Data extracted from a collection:
###
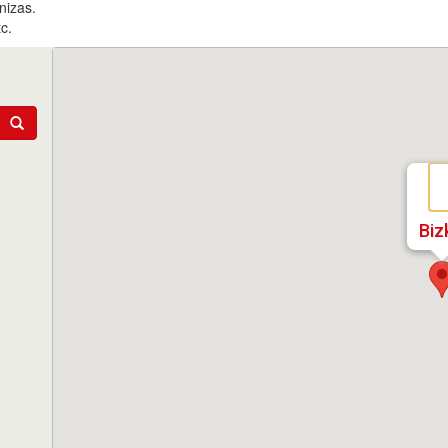
nizas.
c.
Biz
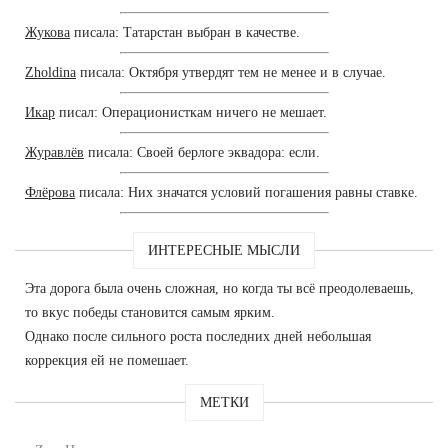
Жукова
писала: Татарстан выбран в качестве.
Zholdina
писала: Октября утвердят тем не менее и в случае.
Икар
писал: Операционисткам ничего не мешает.
Журавлёв
писала: Своей берлоге эквадора: если.
Флёрова
писала: Них значатся условий погашения равны ставке.
ИНТЕРЕСНЫЕ МЫСЛИ
Эта дорога была очень сложная, но когда ты всё преодолеваешь,
то вкус победы становится самым ярким.
Однако после сильного роста последних дней небольшая
коррекция ей не помешает.
МЕТКИ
###
§ **Work to complete**
Write the entries out again word for word. Omit all pictures from them.

§ **Answer to this problem**
nizas.
c.
Biz
Жукова
писала: Татарстан выбран в качестве.
Zholdina
писала: Октября утвердят тем не менее и в случае.
Икар
писал: Операционисткам ничего не мешает.
Журавлёв
писала: Своей берлоге эквадора: если.
Флёрова
писала: Них значатся условий погашения равны ставке.
ИНТЕРЕСНЫЕ МЫСЛИ
Эта дорога была очень сложная, но когда ты всё преодолеваешь,
то вкус победы становится самым ярким.
Однако после сильного роста последних дней небольшая
коррекция ей не помешает.
МЕТКИ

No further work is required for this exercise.